# Exercise aim:
From the line with "Detect every instance" to the end of the data below, restate each line word for word, both ends included, without the pictures.

# Data shown:
※

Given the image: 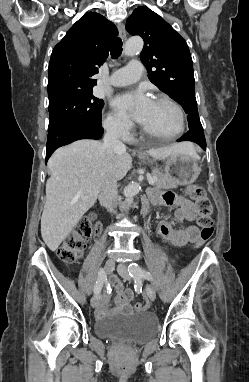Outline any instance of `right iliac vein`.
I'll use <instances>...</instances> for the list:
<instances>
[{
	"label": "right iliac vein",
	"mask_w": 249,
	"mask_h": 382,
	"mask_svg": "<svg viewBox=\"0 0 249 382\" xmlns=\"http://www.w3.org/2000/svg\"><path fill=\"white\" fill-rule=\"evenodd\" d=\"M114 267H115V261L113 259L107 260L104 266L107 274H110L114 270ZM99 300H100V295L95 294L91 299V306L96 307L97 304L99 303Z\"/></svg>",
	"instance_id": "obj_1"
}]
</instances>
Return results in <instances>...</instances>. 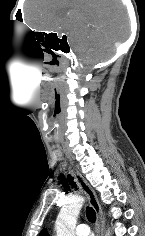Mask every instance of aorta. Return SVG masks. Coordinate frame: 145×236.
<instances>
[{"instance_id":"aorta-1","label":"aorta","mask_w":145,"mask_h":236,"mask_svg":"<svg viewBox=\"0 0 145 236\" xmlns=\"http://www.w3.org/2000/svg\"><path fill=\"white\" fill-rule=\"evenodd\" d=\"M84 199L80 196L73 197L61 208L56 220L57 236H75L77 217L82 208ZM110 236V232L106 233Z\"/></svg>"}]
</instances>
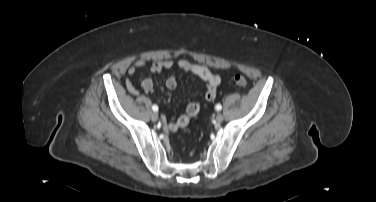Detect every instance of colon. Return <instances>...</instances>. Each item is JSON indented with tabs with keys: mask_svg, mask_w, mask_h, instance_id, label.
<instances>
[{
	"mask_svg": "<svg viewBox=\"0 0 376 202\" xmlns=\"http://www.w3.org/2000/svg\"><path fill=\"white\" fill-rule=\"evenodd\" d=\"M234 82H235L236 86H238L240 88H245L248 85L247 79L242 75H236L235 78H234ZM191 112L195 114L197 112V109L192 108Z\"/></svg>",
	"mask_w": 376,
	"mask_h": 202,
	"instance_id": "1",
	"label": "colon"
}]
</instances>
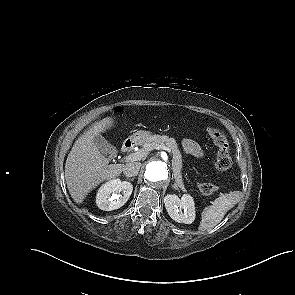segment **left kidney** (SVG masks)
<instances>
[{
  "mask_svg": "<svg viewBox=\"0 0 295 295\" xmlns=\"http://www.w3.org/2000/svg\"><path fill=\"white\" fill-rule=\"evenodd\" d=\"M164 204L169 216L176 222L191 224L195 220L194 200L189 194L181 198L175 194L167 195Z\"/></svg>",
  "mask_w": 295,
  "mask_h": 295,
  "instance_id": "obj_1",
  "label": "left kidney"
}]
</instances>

※

# Answer for the task:
Detect every instance of colon. Return <instances>...</instances>. Each item is JSON indented with tabs with keys: mask_svg, mask_w, mask_h, instance_id, label.
<instances>
[{
	"mask_svg": "<svg viewBox=\"0 0 376 202\" xmlns=\"http://www.w3.org/2000/svg\"><path fill=\"white\" fill-rule=\"evenodd\" d=\"M234 82H235L236 86H238L240 88H245L248 85L247 79L242 75H236L235 78H234ZM191 112L195 114L197 112V109L192 108Z\"/></svg>",
	"mask_w": 376,
	"mask_h": 202,
	"instance_id": "1",
	"label": "colon"
}]
</instances>
segment **left kidney** (SVG masks)
<instances>
[{
  "mask_svg": "<svg viewBox=\"0 0 295 295\" xmlns=\"http://www.w3.org/2000/svg\"><path fill=\"white\" fill-rule=\"evenodd\" d=\"M164 204L169 216L176 222L191 224L195 220L194 200L189 194L181 198L175 194L167 195Z\"/></svg>",
  "mask_w": 295,
  "mask_h": 295,
  "instance_id": "obj_1",
  "label": "left kidney"
}]
</instances>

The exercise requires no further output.